Kadıköy, İstanbul’un en renkli, en enerjik semtlerinden biri. Ama Kadıköy’ü özel kılan sadece sokakları veya kafeleri değil, aynı zamanda çeşitliliği kucaklayan ruhu. İşte tam da bu noktada, Kadıköy travestileri dikkat çeker.
Travesti olmak, birçok insan için kendini bulma, kendi kurallarını koyma, kalıplara sığmadan yaşama anlamı taşır. Kadıköy’de bu kimlik, sokaklardan sahnelere, etkinliklerden gündelik yaşama kadar uzanan bir çeşitliliği temsil eder.
Peki, Kadıköy’de travesti olmak sınırları zorlayan bir yaşam mı? Bir açıdan evet.
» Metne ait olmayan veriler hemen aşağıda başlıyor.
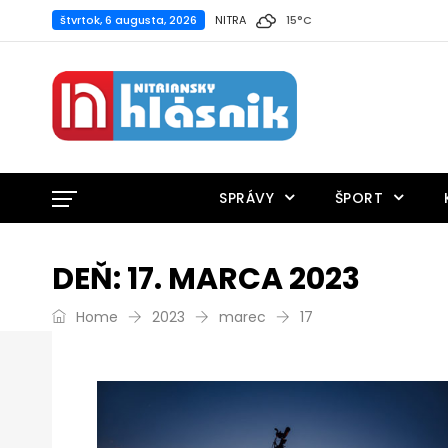
štvrtok, 6 augusta, 2026
NITRA
15
°
C
SPRÁVY
ŠPORT
DEŇ:
17. MARCA 2023
Home
2023
marec
17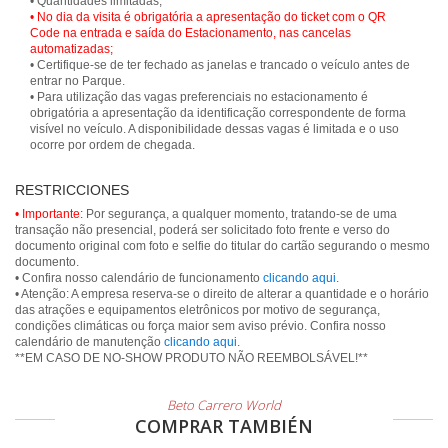
• No dia da visita é obrigatória a apresentação do ticket com o QR
Code na entrada e saída do Estacionamento, nas cancelas
automatizadas;
• Certifique-se de ter fechado as janelas e trancado o veículo antes de
entrar no Parque.
• Para utilização das vagas preferenciais no estacionamento é
obrigatória a apresentação da identificação correspondente de forma
visível no veículo. A disponibilidade dessas vagas é limitada e o uso
ocorre por ordem de chegada.
RESTRICCIONES
• Importante:
Por segurança, a qualquer momento, tratando-se de uma
transação não presencial, poderá ser solicitado foto frente e verso do
documento original com foto e selfie do titular do cartão segurando o mesmo
documento.
• Confira nosso calendário de funcionamento
clicando aqui
.
• Atenção: A empresa reserva-se o direito de alterar a quantidade e o horário
das atrações e equipamentos eletrônicos por motivo de segurança,
condições climáticas ou força maior sem aviso prévio. Confira nosso
calendário de manutenção
clicando aqui
.
**EM CASO DE NO-SHOW PRODUTO NÃO REEMBOLSÁVEL!**
Beto Carrero World
COMPRAR TAMBIÉN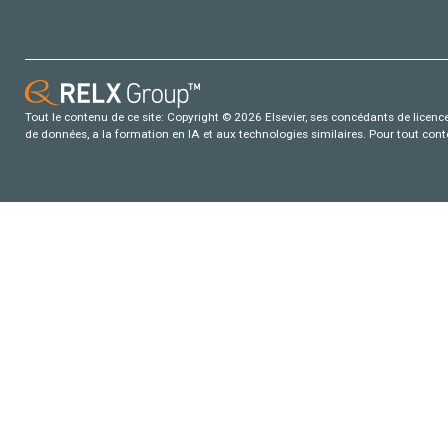
Tout le contenu de ce site: Copyright © 2026 Elsevier, ses concédants de licence e
de données, a la formation en IA et aux technologies similaires. Pour tout con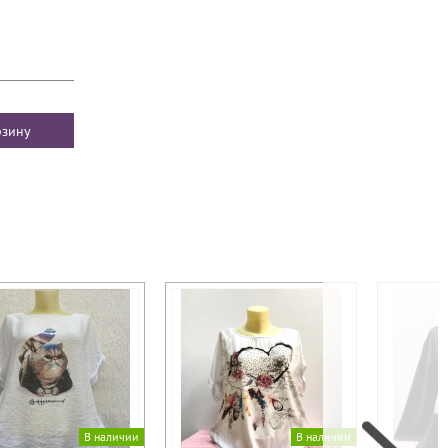
В наличии
В наличии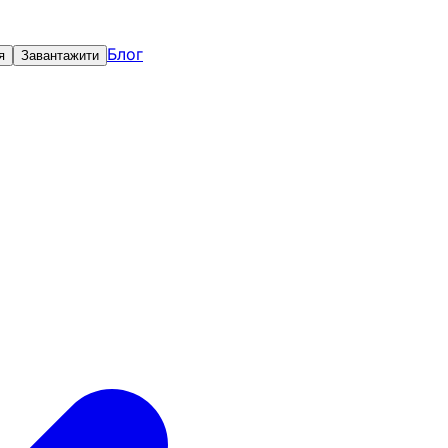
Блог
я
Завантажити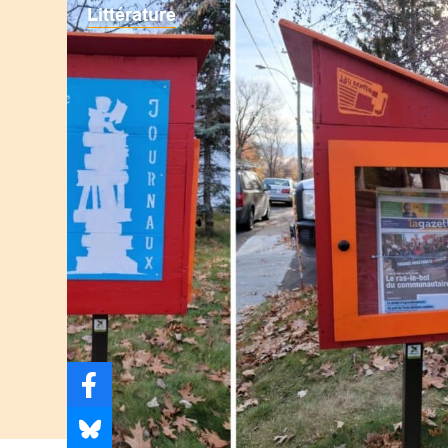
Littérature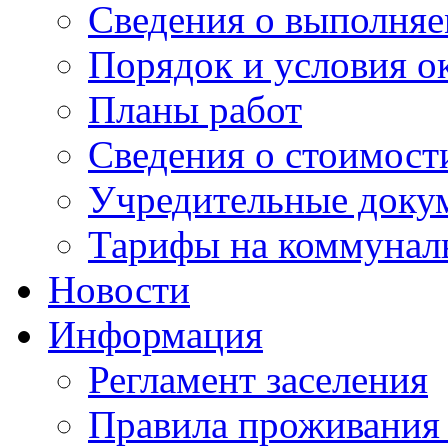
Сведения о выполняе
Порядок и условия о
Планы работ
Сведения о стоимост
Учредительные доку
Тарифы на коммунал
Новости
Информация
Регламент заселения
Правила проживания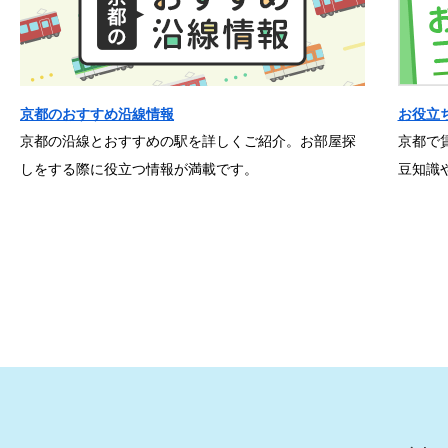
京都のおすすめ沿線情報
お役立
京都の沿線とおすすめの駅を詳しくご紹介。お部屋探
京都で
しをする際に役立つ情報が満載です。
豆知識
Çünkü bu, bazen kimlikleri görünmez kılmak isteyen bir şehirde, kendi kimliğiyle var olmak anlamına gelir. Ama aynı zamanda büyük bir cesareti, kendine duyulan sevgiyi, saygıyı ve yaşama tutkusunu da temsil eder.
Bugün Kadıköy sokaklarında yürürken, bir travestiye rastlamak artık kimseyi yadırgatmıyor. Aksine, Kadıköy’ün ruhuyla bütünleşmiş, çoktan şehrin bir parçası haline gelmiş bir kimliği temsil ediyor. Ve belki de asıl sınırları zorlayan şey, kim olduğunla barışık olmak, kendini korkmadan ortaya koyabilmektir.
Kadıköy’de Bir Travestinin Anısı: “Kendin Olmak”
Kadıköy sokaklarına ilk adım attığım günü hiç unutmam. Hani insan bazen kendi şehrinde bile yabancı hisseder ya, benimki de tam öyle bir andı. Ama Kadıköy başka… Sıcak, enerjik, biraz asi ama hep kucaklayan bir hali var.
Bir akşam, Moda sahilinde yürürken tanıştığım bir grup insanla sohbet ettiğim anı hatırlıyorum. İlk başta biraz tedirgindim, ister istemez kendime “Acaba nasıl bakacaklar?” diye soruyordum. Ama sonra fark ettim ki, Kadıköy’de kim olduğunla değil, nasıl bir insan olduğunla anılıyorsun. Orada olmak, kendin olmak demekmiş.
Başka bir gün, bir sokak şiiri etkinliğinde sahneye çıktığımda yaşadığım heyecanı anlatamam. Sesim titredi, ellerim terledi ama kimse yadırgamadı. Aksine, alkışladılar, gülümsediler, sarıldılar… İşte Kadıköy’de bir travesti olmak, biraz da bu: Ne olduğunla değil, nasıl hissettiğinle kabul görmek.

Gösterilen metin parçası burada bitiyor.